The most important thing to remember about the faux-prosperity of the last 30 years is that it was manufactured on the basis of paper profits. If my house was worth £3000 in 1973 and £1.5 million in 2012, it is still essentially the same house and gives me the same pleasure to live in. If we could manufacture demand by making bombs and if we could manufacture demand by making houses quadruple in price, then we can manufacture demand in other ways, perhaps more satisfying ways as well.
Tom Streihorst
The overview of the last century in terms of economic growth and crisis is great, but the proposed solutions are rather weak. Heavily investing in education will bring very little return in a rapidly changing world where the skill you are training for can become obsolete before you master it; even less if manufacturing is turned over to robots needing minimal supervision. And culture and art are unlikely to become an engine for growth – not unless our attitude towards work undergoes radical change.
The article – or book – also takes a rather narrow view of the world, focusing only on western economies. There is plenty of growth in the developing world, even as it’s starting to slow down recently. External demand can be a healthier source of growth, as the huge population in the emerging markets starts having better living standards and purchasing power; investing in innovation, in new methods of producing power – preferably green power – and the related infrastructure; these are both more promising than nebulous funding for education.
The BRIC era arrived at the end of a century in which global living standards had diverged remarkably. Towards the end of the 19th century America’s economy overtook China’s to become the largest on the planet. By 1992 China and India – home to 38% of the world’s population – were producing just 7% of the world’s output, while six rich countries which accounted for just 12% of the world’s population produced half of it. In 1890 an average American was about six times better off than the average Chinese or Indian. By the early 1990s he was doing 25 times better. […]
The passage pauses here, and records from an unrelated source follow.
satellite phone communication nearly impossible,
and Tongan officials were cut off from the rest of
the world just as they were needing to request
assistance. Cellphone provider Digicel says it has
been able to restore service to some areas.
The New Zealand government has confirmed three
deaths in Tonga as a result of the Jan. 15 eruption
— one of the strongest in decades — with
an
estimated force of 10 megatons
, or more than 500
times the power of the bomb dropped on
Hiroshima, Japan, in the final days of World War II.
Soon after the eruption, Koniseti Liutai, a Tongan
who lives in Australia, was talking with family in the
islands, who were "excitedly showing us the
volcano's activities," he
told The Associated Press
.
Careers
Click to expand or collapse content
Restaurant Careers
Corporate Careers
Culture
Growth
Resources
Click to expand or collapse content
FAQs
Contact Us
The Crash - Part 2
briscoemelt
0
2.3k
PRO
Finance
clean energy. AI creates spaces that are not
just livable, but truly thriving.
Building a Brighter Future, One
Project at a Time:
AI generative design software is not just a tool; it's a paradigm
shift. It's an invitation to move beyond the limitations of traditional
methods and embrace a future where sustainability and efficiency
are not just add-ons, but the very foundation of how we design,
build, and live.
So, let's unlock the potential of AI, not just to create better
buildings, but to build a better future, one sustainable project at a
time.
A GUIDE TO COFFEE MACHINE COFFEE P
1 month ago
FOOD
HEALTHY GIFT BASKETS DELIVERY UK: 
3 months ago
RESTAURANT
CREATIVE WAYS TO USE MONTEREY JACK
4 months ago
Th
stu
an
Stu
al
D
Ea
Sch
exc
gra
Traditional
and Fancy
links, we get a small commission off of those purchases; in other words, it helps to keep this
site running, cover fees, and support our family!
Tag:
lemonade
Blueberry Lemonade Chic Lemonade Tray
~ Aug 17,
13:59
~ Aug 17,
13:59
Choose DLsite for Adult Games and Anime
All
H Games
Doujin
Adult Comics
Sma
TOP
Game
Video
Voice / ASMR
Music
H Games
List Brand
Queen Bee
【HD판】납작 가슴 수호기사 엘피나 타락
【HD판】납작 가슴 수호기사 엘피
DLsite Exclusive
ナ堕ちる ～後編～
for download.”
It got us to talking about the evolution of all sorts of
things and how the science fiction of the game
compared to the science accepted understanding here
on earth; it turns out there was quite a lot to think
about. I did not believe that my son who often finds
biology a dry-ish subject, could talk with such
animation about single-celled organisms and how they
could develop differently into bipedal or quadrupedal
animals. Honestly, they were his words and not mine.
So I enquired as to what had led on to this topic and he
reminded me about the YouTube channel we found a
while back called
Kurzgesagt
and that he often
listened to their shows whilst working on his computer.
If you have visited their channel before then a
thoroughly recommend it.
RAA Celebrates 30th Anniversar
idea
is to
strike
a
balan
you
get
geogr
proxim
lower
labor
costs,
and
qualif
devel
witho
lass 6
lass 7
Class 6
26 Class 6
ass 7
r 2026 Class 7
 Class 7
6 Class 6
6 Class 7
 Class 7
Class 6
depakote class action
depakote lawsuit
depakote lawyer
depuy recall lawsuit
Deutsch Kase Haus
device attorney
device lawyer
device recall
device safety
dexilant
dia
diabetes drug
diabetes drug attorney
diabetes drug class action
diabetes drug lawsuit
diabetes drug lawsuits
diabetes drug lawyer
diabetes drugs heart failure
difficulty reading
There is a risk, though, that matters may move in the opposite direction. The rich world is more cautious about globalisation than it was a decade or two ago, and more interested in maintaining its export competitiveness. A century ago the world’s last great era of trade integration ended with a war and ushered in a generation of economic nationalism and international conflict. The recent proliferation of regional trade agreements could signal a move towards fractionalisation of the global economy. And slowed growth in the now-large BRICs could lead to the sort of internal tensions that countries can displace by picking external fights. Whether or not the world can build on a remarkable era of growth will depend in large part on whether the new giants tread a path towards greater global co-operation—or stumble, fall and, in the worst case, fight.